Scared chaste. Or more succinctly, wait to do it, so-called abstinence programs preach.
Some abstinence pacts are allegedly being made between fathers and their teenage daughters. A ring is worn by the girls to symbolize the pact. Now, if the pact only occurs between fathers and daughters, then a good question to ask is this: Why aren’t similar pacts being made between mothers and sons concerning the sons’ maintenance of their virginity? You guessed it: It’s that atrocious double standard again. People are still not quite as worried about the virginity and sex lives of their teenage sons. After all, boys can’t get pregnant. Furthermore, people still feel that a man’s “manliness” is still measured by his sexual exploits.
However, it’s not just manly braggadocio that has led to the double standard. It’s important to people to control the sexual lives of women rather than men’s sex lives. Nowadays, paternity can be verified through DNA, but it appears that there is still an interest in controlling women’s sex lives, which is rooted in materialism. This materialism is what causes men to remain adamant in their contention that they should not be responsible for raising other men’s children since they do not want other men’s children inheriting their wealth. This attitude has got to be a Republican attitude.
Moreover, it looks like this whole abstinence thing is a product of our current Republican administration; in an Associated Press article that appeared in the Bakersfield Californian, the Bush administration hastily warned against condemning the abstinence program as being non-effective, especially now that it does appear to be non-effective. Strangely though, the article states that the first abstinence programs emerged during the Clinton administration, which was also around the same time that welfare in the U.S. changed forever. (Oh, well, Clinton wasn’t much of a Democratic president; he couldn’t get his universal health insurance plan to fly, after all. Clinton appeared to be a puppet for a conservative Congress).

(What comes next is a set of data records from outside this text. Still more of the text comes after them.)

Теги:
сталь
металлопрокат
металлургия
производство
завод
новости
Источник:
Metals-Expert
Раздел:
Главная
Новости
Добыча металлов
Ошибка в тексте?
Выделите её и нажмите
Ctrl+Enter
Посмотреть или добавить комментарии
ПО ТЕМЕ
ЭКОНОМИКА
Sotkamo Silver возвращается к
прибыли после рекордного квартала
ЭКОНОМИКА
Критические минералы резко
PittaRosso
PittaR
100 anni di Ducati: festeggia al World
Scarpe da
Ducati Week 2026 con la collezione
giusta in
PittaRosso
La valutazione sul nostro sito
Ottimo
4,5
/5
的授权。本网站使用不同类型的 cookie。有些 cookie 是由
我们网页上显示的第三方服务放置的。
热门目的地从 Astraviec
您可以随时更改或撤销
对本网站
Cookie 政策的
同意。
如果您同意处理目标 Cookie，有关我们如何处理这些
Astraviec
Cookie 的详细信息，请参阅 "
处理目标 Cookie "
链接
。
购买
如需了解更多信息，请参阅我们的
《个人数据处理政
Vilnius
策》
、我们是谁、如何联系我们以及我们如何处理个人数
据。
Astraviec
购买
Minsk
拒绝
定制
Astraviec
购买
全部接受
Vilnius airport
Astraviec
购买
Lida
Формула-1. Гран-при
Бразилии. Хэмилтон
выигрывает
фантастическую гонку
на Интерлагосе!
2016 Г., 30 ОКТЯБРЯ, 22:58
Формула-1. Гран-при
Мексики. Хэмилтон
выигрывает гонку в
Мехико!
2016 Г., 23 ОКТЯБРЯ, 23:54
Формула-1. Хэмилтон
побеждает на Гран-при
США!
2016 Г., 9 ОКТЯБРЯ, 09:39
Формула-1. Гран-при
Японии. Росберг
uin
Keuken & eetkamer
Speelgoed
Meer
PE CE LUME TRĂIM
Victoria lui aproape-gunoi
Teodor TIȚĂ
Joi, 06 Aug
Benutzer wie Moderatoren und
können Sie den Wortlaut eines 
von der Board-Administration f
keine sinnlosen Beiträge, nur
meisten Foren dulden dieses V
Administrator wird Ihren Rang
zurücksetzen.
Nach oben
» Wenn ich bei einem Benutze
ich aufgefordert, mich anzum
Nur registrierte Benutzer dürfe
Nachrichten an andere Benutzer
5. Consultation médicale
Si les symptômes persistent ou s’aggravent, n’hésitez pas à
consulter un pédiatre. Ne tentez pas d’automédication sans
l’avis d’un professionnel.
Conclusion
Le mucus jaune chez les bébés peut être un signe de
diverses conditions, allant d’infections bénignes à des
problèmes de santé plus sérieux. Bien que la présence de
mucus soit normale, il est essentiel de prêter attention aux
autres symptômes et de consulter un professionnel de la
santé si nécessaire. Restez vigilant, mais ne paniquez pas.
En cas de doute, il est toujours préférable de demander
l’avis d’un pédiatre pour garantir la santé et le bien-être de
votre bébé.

Nevertheless, the Californian article pointed out the fact that recent studies have indicated that students who have completed “abstinence-until-marriage” classes had just as many sexual experiences as those who did not go to the abstinence classes. The abstinence attendees even started engaging in sexual activity at about the age as non-attendees, which is, according to the Californian article, 14.
Needless to say, there is something distinctly missing in these “abstinence” programs. Much like the so-called “Scared Straight” programs of decades ago, apparently these so-called “Scared Chaste” programs aren’t much better. Some say the programs don’t go very far beyond merely saying premarital sex is a no-no. Observers have noted that countries that don’t offer students access to abstinence programs have a much lower incidence of unwanted pregnancies among young women.
If the U.S. wants to reduce the incidence of unwanted pregnancies among young women, it should not concentrate on abstinence programs, rather it should do away with poverty. Equally distribute the wealth in this oligarchic country of ours, do away with welfare and mediocre jobs, and insure higher education for everyone and this country won’t have a poverty problem; doing away with the poverty problem will take the edge off the incidence of unplanned propagation.
Some countries ought to make abstinence pacts with many of their own people until certain social and economic problems such as poverty are done away with. This necessitates that third-world countries must be done away with. However, the only way of getting rid of poverty in third-world countries is to first get rid of rich people.
If there are no poor people to exploit, then there will be no rich people. Deprive rich people of their exploitation “rights,” then the country will have no more poverty. However, many third-world countries are Catholic, and Catholics don’t believe in contraception. Equally distribute the wealth of rich people after publicly executing them, and then educate third-world people that contraception is not evil and against God.